KINSHASA – – Penyakit misterius yang baru-baru ini menyerang wilayah barat daya Republik Demokratik Kongo (DRC) telah menewaskan antara 67 dan 143 orang dalam dua minggu. Penyakit ini disebut-sebut menimbulkan gejala mirip flu seperti demam, sakit kepala, batuk, dan anemia.
Seorang ahli epidemiologi mengatakan kepada Reuters bahwa sebagian besar perempuan dan anak-anak terkena dampak parah penyakit ini. Namun sejauh ini hanya sedikit yang diketahui tentang penyakit ini.
Otoritas kesehatan di Kongi sedang menyelidiki insiden tersebut untuk mengetahui penyebab kasus fatal ini.

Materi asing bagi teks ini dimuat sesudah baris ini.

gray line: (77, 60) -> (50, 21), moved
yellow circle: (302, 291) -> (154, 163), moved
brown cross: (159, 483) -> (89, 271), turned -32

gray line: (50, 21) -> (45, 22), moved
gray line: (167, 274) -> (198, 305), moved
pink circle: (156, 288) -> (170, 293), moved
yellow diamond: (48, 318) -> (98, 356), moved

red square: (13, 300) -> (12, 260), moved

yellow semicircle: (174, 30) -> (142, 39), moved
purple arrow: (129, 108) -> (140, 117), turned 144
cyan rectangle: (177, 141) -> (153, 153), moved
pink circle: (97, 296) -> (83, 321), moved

Untuk memulainya, mereka akan mengevaluasi kemungkinan adanya penyakit yang diketahui endemik di wilayah tersebut, seperti malaria, demam berdarah atau Chikungunya.

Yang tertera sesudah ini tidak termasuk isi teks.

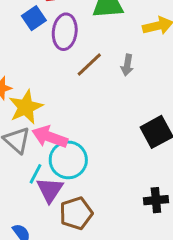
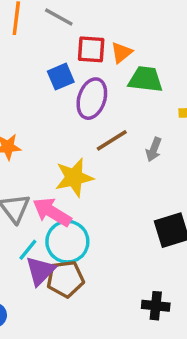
yellow star: (26, 107) -> (74, 177), moved
brown pentagon: (76, 213) -> (65, 279), moved

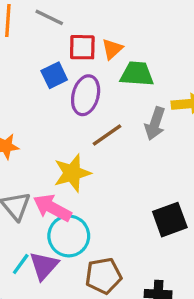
gray arrow: (154, 149) -> (155, 124), moved, size x1.4
cyan line: (28, 250) -> (21, 264), moved
brown pentagon: (65, 279) -> (103, 276), moved

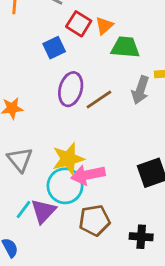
red square: (82, 47) -> (79, 24), turned 30
purple ellipse: (86, 95) -> (71, 89), moved
yellow star: (72, 173) -> (68, 159), moved
pink arrow: (52, 208) -> (88, 175), moved, turned -40

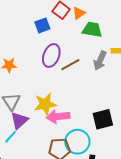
cyan circle: (65, 186) -> (77, 142), moved
purple triangle: (43, 211) -> (19, 121), moved

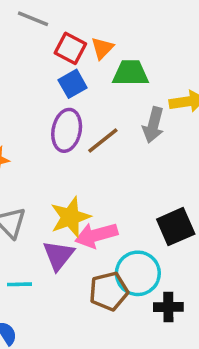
blue square: (42, 25) -> (73, 84), moved
purple triangle: (19, 121) -> (58, 255), moved
cyan line: (11, 137) -> (19, 284), turned 56

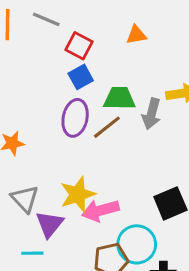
orange triangle: (102, 48) -> (136, 35), moved, turned 35
green trapezoid: (131, 73) -> (119, 98), moved
purple triangle: (58, 255) -> (50, 224), moved

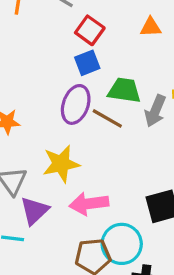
brown line: (107, 127) -> (107, 118), turned 60
yellow star: (78, 194) -> (61, 164), moved

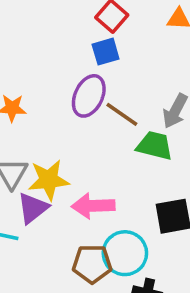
green trapezoid: (124, 90) -> (155, 146), moved
yellow star: (61, 164) -> (49, 180), moved

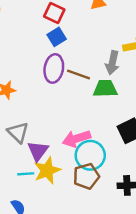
yellow star: (49, 180) -> (47, 170), moved
cyan circle: (125, 253) -> (90, 155), moved

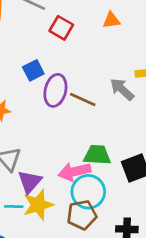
blue square: (57, 37) -> (33, 70), moved
gray arrow: (112, 63) -> (122, 89), turned 115
green trapezoid: (105, 89) -> (97, 155), moved

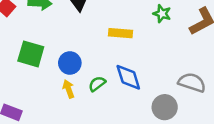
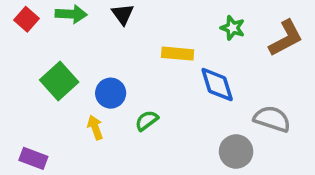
green square: (31, 54) -> (59, 81), turned 32
blue diamond: (128, 77) -> (217, 85), moved
yellow arrow: (69, 89) -> (95, 127), moved

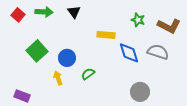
brown L-shape: (286, 38) -> (169, 26), turned 55
gray semicircle: (272, 119) -> (158, 52), moved

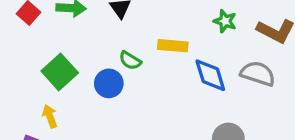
green semicircle: (88, 74) -> (130, 60), moved, turned -112
yellow arrow: (58, 78) -> (50, 116), moved

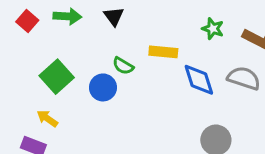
yellow arrow: (50, 116) -> (47, 118), turned -35

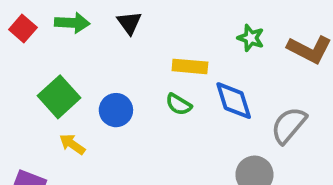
green semicircle: (123, 66) -> (179, 104), moved
gray semicircle: (244, 78) -> (289, 125), moved, turned -68
yellow arrow: (47, 118) -> (72, 144), moved

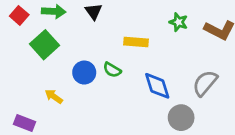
green square: (59, 97) -> (44, 45), moved
blue diamond: (234, 101) -> (157, 86), moved
green semicircle: (179, 104) -> (112, 70), moved

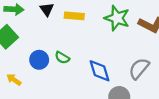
green star: (178, 22) -> (117, 18), size x1.6
yellow rectangle: (136, 42) -> (74, 16), moved

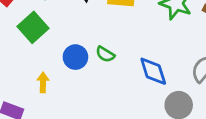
yellow arrow: (14, 80) -> (43, 82), turned 56

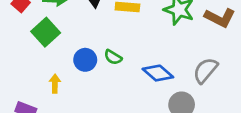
blue diamond: (153, 71) -> (158, 73), turned -32

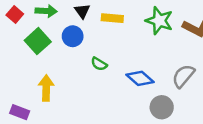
blue circle: (85, 60) -> (73, 36), moved
yellow arrow: (55, 84) -> (46, 88), size x1.5

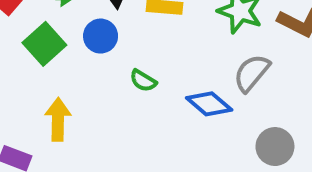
gray semicircle: (183, 76) -> (252, 73), moved
gray circle: (162, 107) -> (275, 147), moved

Namun karena kendala pada infrastruktur pengujian diagnostik, mereka mungkin mengalami kesulitan dalam menentukan penyebabnya karena kesulitan dalam pengumpulan sampel, pengangkutan sampel ke laboratorium, dan pengujian.

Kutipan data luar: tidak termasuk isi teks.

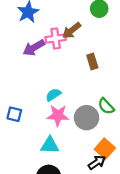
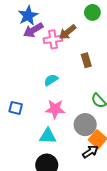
purple arrow: (34, 48) -> (33, 30), moved
cyan semicircle: (53, 95) -> (51, 80), moved
gray circle: (87, 118) -> (85, 125), moved

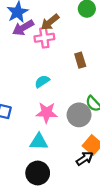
brown arrow: (67, 32) -> (50, 22), moved
gray circle: (85, 125) -> (79, 115), moved

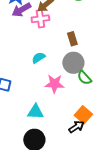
pink star: (47, 113) -> (54, 84), moved
gray circle: (79, 115) -> (73, 63), moved

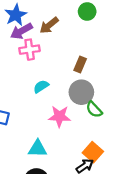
pink cross: (40, 19) -> (30, 50), moved
brown rectangle: (72, 39) -> (80, 65), turned 40

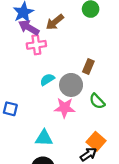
purple arrow: (21, 31) -> (29, 27), turned 60
brown rectangle: (80, 65) -> (88, 67), moved
gray circle: (81, 92) -> (71, 85), moved

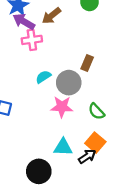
green semicircle: (97, 101) -> (96, 111), moved
cyan triangle: (44, 138) -> (63, 147), moved

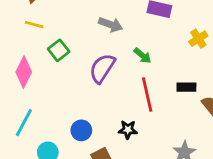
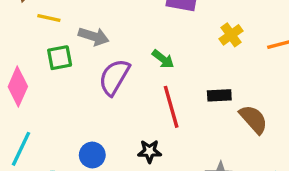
yellow line: (34, 25) -> (49, 18), moved
gray arrow: (111, 25) -> (94, 36), moved
green square: (59, 50) -> (60, 58), turned 30

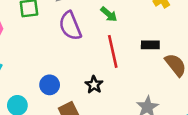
purple semicircle: (114, 77) -> (70, 26), turned -56
black star: (150, 151) -> (94, 85), turned 30

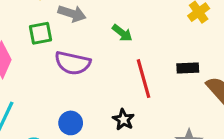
green arrow: (109, 14) -> (122, 33), moved
purple semicircle: (70, 26) -> (73, 63), moved, turned -52

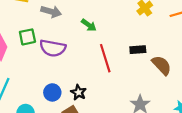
green square: (40, 33) -> (27, 37), moved
black star: (123, 120) -> (78, 92), moved

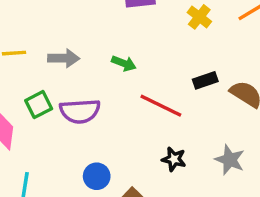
red line: (105, 58) -> (161, 106), turned -32
black star: (78, 92) -> (174, 159), moved

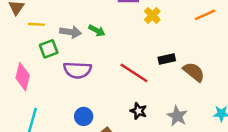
yellow cross: (199, 17) -> (152, 15), moved
green arrow: (124, 63) -> (97, 31), moved
green square: (39, 105) -> (49, 49), moved

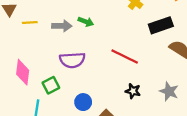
green square: (49, 49) -> (51, 85), moved
black rectangle: (167, 59) -> (161, 25), moved, size x1.5

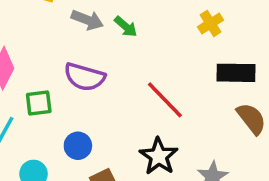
black star: (133, 91) -> (159, 156), size x1.5

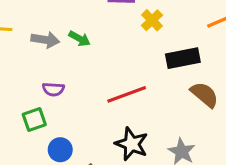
purple semicircle: (85, 77) -> (53, 89), size x0.6
red line: (165, 100) -> (127, 94), turned -54
green square: (39, 103) -> (34, 120), moved

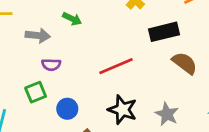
gray arrow: (45, 40) -> (38, 36), moved
blue circle: (60, 150) -> (67, 109), moved

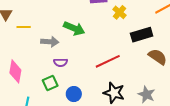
green arrow: (72, 19) -> (74, 28), size x1.5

Di negara-negara berpenghasilan rendah seperti Republik Demokratik Kongo, banyak laboratorium klinis yang hanya dapat menguji patogen umum. Keterbatasan kualitas dan kinerja beberapa laboratorium klinis juga menjadi masalah.
Jika bukan salah satu tersangka yang biasa, mendeteksi patogen yang lebih langka biasanya memerlukan pengiriman sampel ke laboratorium yang lebih khusus yang dapat melakukan tes khusus seperti pengurutan gen.
Ini mungkin berarti sampel perlu dikirim ke laboratorium di luar negeri. Namun, pembagian sampel biologis tersebut secara internasional sangat kontroversial karena kekhawatiran bahwa manfaatnya seringkali tidak dibagi secara adil antar negara.
Prioritas lain bagi pejabat kesehatan setempat adalah memahami skala dan tingkat keparahan wabah ini. Tingginya angka kematian dan jumlah kasus pada manusia yang terinfeksi menjadi perhatian besar. Namun, tidak mudah untuk mengetahui seberapa luas epidemi ini karena tidak semua pasien yang terinfeksi dapat teridentifikasi.
Tidak semua orang yang terinfeksi mencari pengobatan. Klinik-klinik tersebut jumlahnya sedikit dan sering kali kekurangan staf, terutama di daerah-daerah terpencil. Faktanya, Republik Demokratik Kongo memiliki kurang dari dua dokter per 10.000 penduduk (sebagai perbandingan, Inggris memiliki lebih dari 31 dokter per 10.000 penduduk).
Sekalipun pasien datang ke rumah sakit atau klinik, tidak semua infeksi dapat didiagnosis. Tidak semua pasien akan dites infeksinya, dan tidak semua infeksi yang ditemukan akan dilaporkan ke otoritas kesehatan.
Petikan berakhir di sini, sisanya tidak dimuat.